Harvard’s 2012 financial statements reclassify for this year and last the “administrative assessment” (an annual decapitalization, equal to 0.5 percent of the endowment’s value) from a capital item to operating revenue [corrected from an expense item 12-3-13]—a different way of presenting about $129 million of funds in fiscal 2011, and slightly more in fiscal 2012. That change tells a story about Harvard’s altered financial circumstances, a useful accompaniment to the narrative from chief financial officer Daniel S. Shore and University treasurer James F. Rothenberg.

In 2001, late in his presidency, Neil L. Rudenstine and the Corporation created a “strategic infrastructure fund” (SIF) to prepare for campus development in Allston. Each school’s endowment would be tapped 0.5 percent annually, for five years, to yield $500 million to indirectly reimburse the central administration’s investments in necessary infrastructure and improvements in Allston, on the grounds that all Harvard would benefit as new facilities were funded by their tenant schools and created in coming decades.

President Lawrence H. Summers then advanced a sweeping vision for accelerated Allston development (science labs, new homes for the schools of education and of public health, cultural facilities), and in early 2004 the SIF was extended to 25 years and applied to broader uses, including the renovation of facilities vacated by units relocating to Allston and the cost of new buildings there. Given the endowment value then (about $19 billion), the assessment would yield an additional $2 billion over its extended life, even if the endowment did not appreciate—a sum that could support billions of additional borrowing to build in Allston. Meanwhile, as Shore and Rothenberg note, the University was already increasing its debt financing substantially. Centrally managed liquid funds were invested long term, alongside the endowment, to take advantage of the bull market, and Harvard put in place interest-rate exchange agreements meant to stabilize the costs of the anticipated future borrowings for the Allston work.

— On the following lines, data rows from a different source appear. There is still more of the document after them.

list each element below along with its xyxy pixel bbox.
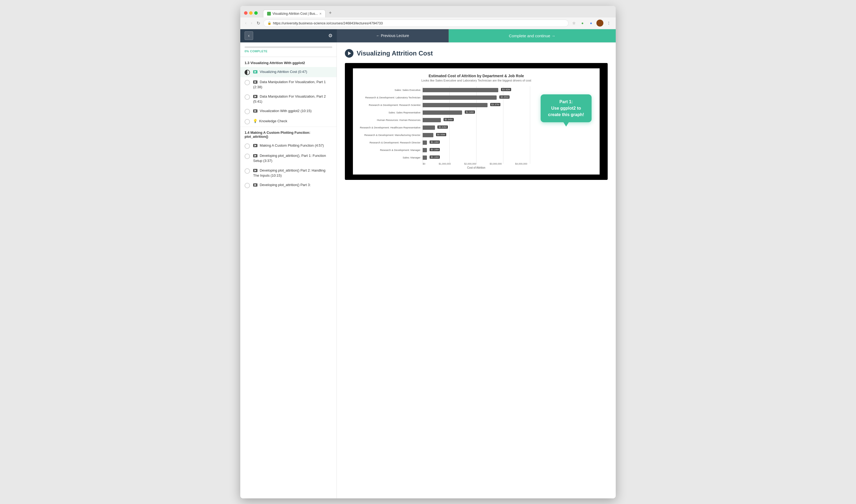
lesson-title-3: Data Manipulation For Visualization, Par… — [253, 94, 326, 104]
chart-bar-row-9: $0.16M — [423, 154, 530, 161]
bar-value-label-3: $2.04M — [465, 110, 475, 114]
video-icon-1 — [253, 70, 257, 73]
bar-value-label-9: $0.16M — [430, 156, 440, 159]
star-icon[interactable]: ☆ — [571, 20, 577, 26]
callout-line2: Use ggplot2 to — [546, 105, 586, 111]
extension-icon-2[interactable]: ● — [588, 20, 594, 26]
knowledge-icon: 💡 — [253, 119, 257, 123]
forward-button[interactable]: › — [250, 20, 253, 26]
previous-lecture-button[interactable]: ← Previous Lecture — [337, 29, 449, 42]
menu-icon[interactable]: ⋮ — [606, 20, 612, 26]
app-body: 0% COMPLETE 1.3 Visualizing Attrition Wi… — [240, 43, 616, 498]
chart-main-title: Estimated Cost of Attrition by Departmen… — [358, 74, 594, 78]
lesson-title-2: Data Manipulation For Visualization, Par… — [253, 80, 326, 89]
minimize-traffic-light[interactable] — [249, 11, 253, 15]
lesson-title-6: Making A Custom Plotting Function (4:57) — [260, 143, 324, 147]
lecture-title-row: Visualizing Attrition Cost — [345, 49, 608, 58]
lesson-content-8: Developing plot_attrition() Part 2: Hand… — [253, 168, 332, 178]
active-tab[interactable]: Visualizing Attrition Cost | Bus... × — [263, 10, 325, 17]
lesson-item-5[interactable]: 💡 Knowledge Check — [240, 116, 337, 127]
lesson-title-1: Visualizing Attrition Cost (0:47) — [260, 70, 307, 74]
chart-bar-0: $3.92M — [423, 88, 498, 92]
lesson-circle-1 — [245, 70, 250, 75]
lesson-item-7[interactable]: Developing plot_attrition(), Part 1: Fun… — [240, 151, 337, 165]
chart-bar-3: $2.04M — [423, 110, 462, 115]
video-icon-8 — [253, 169, 257, 172]
chart-bar-row-5: $0.63M — [423, 124, 530, 131]
section-header-1: 1.3 Visualizing Attrition With ggplot2 — [240, 57, 337, 67]
new-tab-button[interactable]: + — [326, 8, 334, 17]
callout-line3: create this graph! — [546, 111, 586, 118]
browser-toolbar: ‹ › ↻ 🔒 https://university.business-scie… — [240, 17, 616, 29]
address-bar[interactable]: 🔒 https://university.business-science.io… — [263, 20, 569, 27]
lesson-item-6[interactable]: Making A Custom Plotting Function (4:57) — [240, 141, 337, 151]
progress-label: 0% COMPLETE — [245, 50, 332, 53]
app-header: ‹ ⚙ ← Previous Lecture Complete and cont… — [240, 29, 616, 43]
bar-value-label-2: $3.37M — [490, 103, 500, 106]
x-label-2: $2,000,000 — [464, 162, 476, 165]
lecture-title: Visualizing Attrition Cost — [357, 50, 433, 57]
lesson-content-4: Visualization With ggplot2 (10:15) — [253, 108, 332, 113]
chart-bar-row-0: $3.92M — [423, 86, 530, 94]
settings-icon[interactable]: ⚙ — [328, 33, 333, 39]
complete-continue-button[interactable]: Complete and continue → — [449, 29, 616, 42]
x-label-3: $3,000,000 — [490, 162, 502, 165]
profile-avatar[interactable] — [596, 20, 603, 26]
callout-bubble: Part 1: Use ggplot2 to create this graph… — [541, 94, 592, 122]
lesson-title-8: Developing plot_attrition() Part 2: Hand… — [253, 168, 325, 178]
x-axis-labels: $0 $1,000,000 $2,000,000 $3,000,000 $4,0… — [423, 161, 530, 165]
traffic-lights — [244, 11, 258, 15]
progress-container: 0% COMPLETE — [240, 43, 337, 57]
x-label-1: $1,000,000 — [439, 162, 451, 165]
video-icon-6 — [253, 144, 257, 147]
play-icon — [345, 49, 354, 58]
tab-title: Visualizing Attrition Cost | Bus... — [272, 12, 318, 16]
video-icon-2 — [253, 80, 257, 84]
lesson-item-1[interactable]: Visualizing Attrition Cost (0:47) — [240, 67, 337, 77]
x-label-0: $0 — [423, 162, 425, 165]
back-to-course-button[interactable]: ‹ — [245, 31, 253, 40]
close-traffic-light[interactable] — [244, 11, 248, 15]
x-axis-title: Cost of Attrition — [423, 166, 530, 169]
lesson-item-9[interactable]: Developing plot_attrition() Part 3: — [240, 180, 337, 190]
chart-label-2: Research & Development: Research Scienti… — [358, 101, 423, 109]
chart-subtitle: Looks like Sales Executive and Laborator… — [358, 79, 594, 82]
lesson-content-1: Visualizing Attrition Cost (0:47) — [253, 69, 332, 74]
callout-tail — [564, 122, 569, 127]
lesson-circle-2 — [245, 80, 250, 85]
lesson-item-2[interactable]: Data Manipulation For Visualization, Par… — [240, 77, 337, 92]
sidebar: 0% COMPLETE 1.3 Visualizing Attrition Wi… — [240, 43, 337, 498]
bar-value-label-8: $0.16M — [430, 148, 440, 151]
lesson-item-4[interactable]: Visualization With ggplot2 (10:15) — [240, 106, 337, 116]
extension-icon-1[interactable]: ● — [579, 20, 586, 26]
lesson-circle-8 — [245, 168, 250, 174]
lesson-item-3[interactable]: Data Manipulation For Visualization, Par… — [240, 92, 337, 106]
video-icon-4 — [253, 109, 257, 113]
bar-value-label-1: $3.85M — [499, 95, 510, 98]
chart-bar-row-2: $3.37M — [423, 101, 530, 109]
lesson-circle-7 — [245, 154, 250, 159]
lesson-content-6: Making A Custom Plotting Function (4:57) — [253, 143, 332, 148]
lesson-item-8[interactable]: Developing plot_attrition() Part 2: Hand… — [240, 166, 337, 180]
reload-button[interactable]: ↻ — [255, 20, 261, 27]
video-icon-7 — [253, 154, 257, 157]
bar-value-label-5: $0.63M — [438, 125, 448, 129]
maximize-traffic-light[interactable] — [254, 11, 258, 15]
video-icon-9 — [253, 183, 257, 186]
lesson-title-7: Developing plot_attrition(), Part 1: Fun… — [253, 154, 326, 163]
browser-actions: ☆ ● ● ⋮ — [571, 20, 612, 26]
back-button[interactable]: ‹ — [244, 20, 248, 26]
main-content: Visualizing Attrition Cost Estimated Cos… — [337, 43, 616, 498]
chart-label-1: Research & Development: Laboratory Techn… — [358, 94, 423, 101]
tab-close-button[interactable]: × — [319, 12, 322, 16]
browser-titlebar: Visualizing Attrition Cost | Bus... × + — [240, 6, 616, 17]
chart-label-6: Research & Development: Manufacturing Di… — [358, 131, 423, 139]
chart-bar-row-3: $2.04M — [423, 109, 530, 116]
chart-bar-1: $3.85M — [423, 95, 497, 100]
chart-bar-2: $3.37M — [423, 103, 487, 107]
video-container[interactable]: Estimated Cost of Attrition by Departmen… — [345, 63, 608, 180]
app-header-left: ‹ ⚙ — [240, 29, 337, 42]
video-icon-3 — [253, 95, 257, 98]
lesson-circle-3 — [245, 94, 250, 100]
section-header-2: 1.4 Making A Custom Plotting Function: p… — [240, 127, 337, 141]
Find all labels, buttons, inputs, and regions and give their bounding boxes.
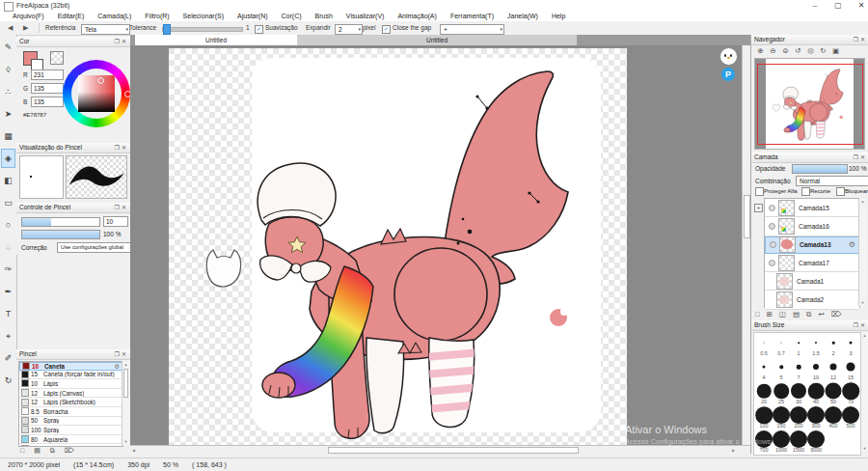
- zoom-100-icon[interactable]: ▣: [829, 45, 842, 57]
- layer-visibility-icon[interactable]: [769, 223, 775, 230]
- close-panel-icon[interactable]: ✕: [122, 351, 128, 357]
- layer-settings-icon[interactable]: ⚙: [849, 240, 855, 249]
- saturation-value-square[interactable]: [78, 75, 115, 112]
- brush-size-cell[interactable]: 400: [825, 406, 842, 430]
- layer-row[interactable]: + Camada15: [765, 199, 859, 217]
- menu-item[interactable]: Camada(L): [91, 12, 138, 21]
- brush-row[interactable]: 10 Lápis: [19, 379, 122, 389]
- brush-size-slider[interactable]: [21, 217, 100, 227]
- document-tab-inactive[interactable]: Untitled: [297, 35, 577, 45]
- duplicate-brush-icon[interactable]: ⧉: [50, 447, 55, 454]
- tolerance-slider[interactable]: [162, 27, 243, 32]
- layer-row[interactable]: Camada1: [765, 272, 859, 291]
- brush-row[interactable]: 50 Spray: [19, 417, 122, 427]
- menu-item[interactable]: Selecionar(S): [176, 12, 231, 21]
- new-folder-icon[interactable]: ▤: [793, 310, 800, 319]
- tool-move[interactable]: ➤: [1, 104, 15, 124]
- smoothing-checkbox[interactable]: ✓: [255, 25, 263, 34]
- protect-alpha-checkbox[interactable]: [755, 187, 764, 196]
- folder-expand-icon[interactable]: +: [754, 204, 763, 212]
- close-panel-icon[interactable]: ✕: [860, 154, 867, 160]
- brush-size-cell[interactable]: 7: [790, 358, 807, 382]
- tool-eyedropper[interactable]: ✐: [1, 348, 15, 368]
- layer-row[interactable]: Camada13 ⚙: [765, 236, 859, 254]
- vertical-scrollbar-handle[interactable]: [744, 195, 750, 238]
- maximize-button[interactable]: ▢: [827, 0, 849, 12]
- menu-item[interactable]: Help: [545, 12, 572, 21]
- transparent-color-swatch[interactable]: [50, 51, 64, 65]
- brush-size-input[interactable]: 10: [103, 216, 128, 227]
- brush-size-cell[interactable]: 500: [842, 406, 859, 430]
- close-button[interactable]: ✕: [851, 0, 868, 12]
- tool-rotate-view[interactable]: ↻: [1, 371, 15, 390]
- brush-size-cell[interactable]: 4: [755, 358, 773, 382]
- tool-select-brush[interactable]: ✑: [1, 260, 15, 279]
- minimize-button[interactable]: –: [804, 0, 826, 12]
- pixiv-badge[interactable]: P: [721, 68, 735, 81]
- brush-folder-icon[interactable]: ▤: [34, 447, 41, 454]
- menu-item[interactable]: Filtro(R): [138, 12, 176, 21]
- tool-lasso[interactable]: ○: [1, 215, 15, 235]
- zoom-in-icon[interactable]: ⊕: [754, 45, 767, 57]
- horizontal-scrollbar-handle[interactable]: [328, 447, 579, 454]
- blend-select[interactable]: Normal▾: [796, 176, 868, 186]
- brush-size-cell[interactable]: 70: [842, 382, 859, 406]
- menu-item[interactable]: Ajustar(N): [231, 12, 275, 21]
- layer-visibility-icon[interactable]: [769, 297, 773, 302]
- float-panel-icon[interactable]: ❐: [115, 39, 122, 44]
- brush-size-cell[interactable]: 700: [755, 430, 773, 455]
- brush-size-cell[interactable]: 200: [790, 406, 807, 430]
- tool-gradient[interactable]: ◧: [1, 171, 15, 190]
- correction-select[interactable]: Use configurações global▾: [57, 242, 141, 253]
- zoom-out-icon[interactable]: ⊖: [767, 45, 779, 57]
- menu-item[interactable]: Ferramenta(T): [444, 12, 501, 21]
- close-panel-icon[interactable]: ✕: [860, 37, 867, 42]
- tool-bucket[interactable]: ◈: [1, 149, 15, 168]
- tool-operation[interactable]: ⌖: [1, 326, 15, 346]
- merge-down-icon[interactable]: ↩: [818, 310, 824, 319]
- close-panel-icon[interactable]: ✕: [122, 145, 128, 151]
- brush-size-cell[interactable]: 1: [790, 334, 807, 358]
- float-panel-icon[interactable]: ❐: [115, 145, 122, 151]
- redo-icon[interactable]: ▶: [23, 21, 28, 35]
- layer-visibility-icon[interactable]: [770, 241, 776, 248]
- layer-visibility-icon[interactable]: [769, 205, 775, 211]
- rotate-reset-icon[interactable]: ◎: [804, 45, 817, 57]
- menu-item[interactable]: Janela(W): [501, 12, 545, 21]
- float-panel-icon[interactable]: ❐: [854, 154, 860, 160]
- float-panel-icon[interactable]: ❐: [854, 322, 860, 328]
- brush-size-cell[interactable]: 3: [842, 334, 859, 358]
- tool-blur[interactable]: ∴: [1, 82, 15, 101]
- navigator-view-rect[interactable]: [757, 64, 863, 145]
- clipping-checkbox[interactable]: [801, 187, 810, 196]
- menu-item[interactable]: Brush: [309, 12, 339, 21]
- brush-size-cell[interactable]: 15: [842, 358, 859, 382]
- brush-size-cell[interactable]: 1000: [773, 430, 790, 455]
- tool-select-pen[interactable]: ✒: [1, 282, 15, 301]
- brush-size-cell[interactable]: 1.5: [807, 334, 825, 358]
- menu-item[interactable]: Animação(A): [391, 12, 443, 21]
- menu-item[interactable]: Visualizar(V): [339, 12, 392, 21]
- new-brush-icon[interactable]: □: [20, 447, 24, 454]
- menu-item[interactable]: Arquivo(F): [6, 12, 51, 21]
- close-panel-icon[interactable]: ✕: [122, 205, 128, 210]
- reference-select[interactable]: Tela▾: [81, 24, 130, 35]
- layer-visibility-icon[interactable]: [769, 260, 775, 266]
- tool-eraser[interactable]: ◊: [1, 60, 15, 79]
- rotate-left-icon[interactable]: ↺: [792, 45, 804, 57]
- brush-size-cell[interactable]: 150: [773, 406, 790, 430]
- float-panel-icon[interactable]: ❐: [854, 37, 860, 42]
- brush-row[interactable]: 12 Lápis (Canvas): [19, 389, 122, 399]
- zoom-fit-icon[interactable]: ⊜: [779, 45, 792, 57]
- brush-size-cell[interactable]: 5: [773, 358, 790, 382]
- brush-size-cell[interactable]: 50: [825, 382, 842, 406]
- brush-row[interactable]: 8.5 Borracha: [19, 407, 122, 417]
- tool-magic-wand[interactable]: ◌: [1, 237, 15, 257]
- brush-row[interactable]: 15 Caneta (forçar fade in/out): [19, 371, 122, 380]
- brush-size-cell[interactable]: 40: [807, 382, 825, 406]
- brush-size-cell[interactable]: 0.5: [755, 334, 773, 358]
- user-avatar[interactable]: [719, 47, 738, 66]
- new-1bit-layer-icon[interactable]: ◫: [779, 310, 786, 319]
- brush-size-cell[interactable]: 12: [825, 358, 842, 382]
- brush-size-cell[interactable]: 3000: [807, 430, 825, 455]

Today, none of the assumptions equating the administrative assessment with capital investment in Allston development remain. The University cannot borrow substantially more if it wishes to retain its top-tier credit ratings, and has much higher, continuing debt-service costs. The endowment, one-sixth smaller than at its fiscal 2008 peak, must support a larger faculty, physical plant, and financial-aid budget. After punishing losses on the interest-rate swaps and from lack of liquidity, the University is pursuing a lower-risk strategy for investing all its assets, including the endowment. That more cautious strategy must fund not only past Allston-related costs but also the extra, University-wide debt service. And the new Allston master-planning proposal (see “Economic Realities in Allston”) is vastly reduced from prior schemes. Much of the land is now a blank slate, for potential academic use far in the future.

Thus, treating the SIF as an Allston-related decapitalization item no longer makes sense; rather, it is an operating item—an assessment on endowment assets that defrays central operating expenses. A financial-reporting change thus reflects almost revolutionary upheaval in Harvard’s fiscal assumptions, operations, and position.